◆ Task statement
For the records below, output every line from the one holding "ریلوے پولیس انسپکٹر" through the final line, unaltered, and no other lines.

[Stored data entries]
▼▼▼

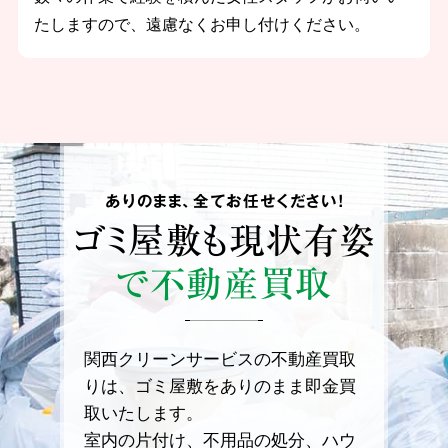
たしますので、遠慮なくお申し付けください。
ありのまま、全てお任せください！
ゴミ屋敷も
現状有姿
で不動産買取
関西クリーンサービスの不動産買取
りは、ゴミ屋敷をありのまま即金買
取いたします。
室内の片付け、不用品の処分、ハウ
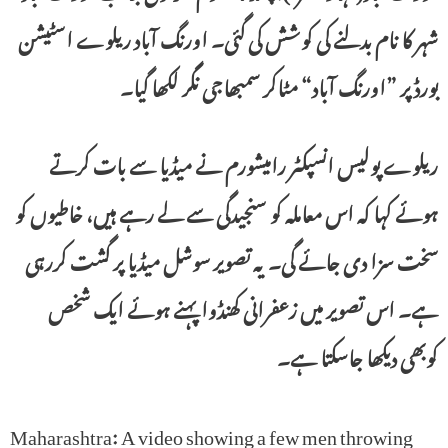
شہر کا نام بدلنے کی کوشش کی گئی۔ اورنگ آباد ریلوے اسٹیشن
بورڈ پر ”اورنگ آباد“ مٹاکر سمبھاجی نگر لکھا گیا۔
ریلوے پولیس انسپکٹر رامیشورم نے میڈیا سے بات کرتے
ہوئے کہا کہ اس معاملہ کو سنجیدگی سے لے رہے ہیں، خاطیوں کو
سخت سزا دی جائے گی۔ یہ تصویر سوشل میڈیا پر گشت کررہی
ہے۔ اس تصویر میں زعفرانی کھنڈوا پہنے ہوئے ایک شخص
کوبھی دیکھا جاسکتا ہے۔
Maharashtra: A video showing a few men throwing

▲▲▲

◆ Reply
ریلوے پولیس انسپکٹر رامیشورم نے میڈیا سے بات کرتے
ہوئے کہا کہ اس معاملہ کو سنجیدگی سے لے رہے ہیں، خاطیوں کو
سخت سزا دی جائے گی۔ یہ تصویر سوشل میڈیا پر گشت کررہی
ہے۔ اس تصویر میں زعفرانی کھنڈوا پہنے ہوئے ایک شخص
کوبھی دیکھا جاسکتا ہے۔
Maharashtra: A video showing a few men throwing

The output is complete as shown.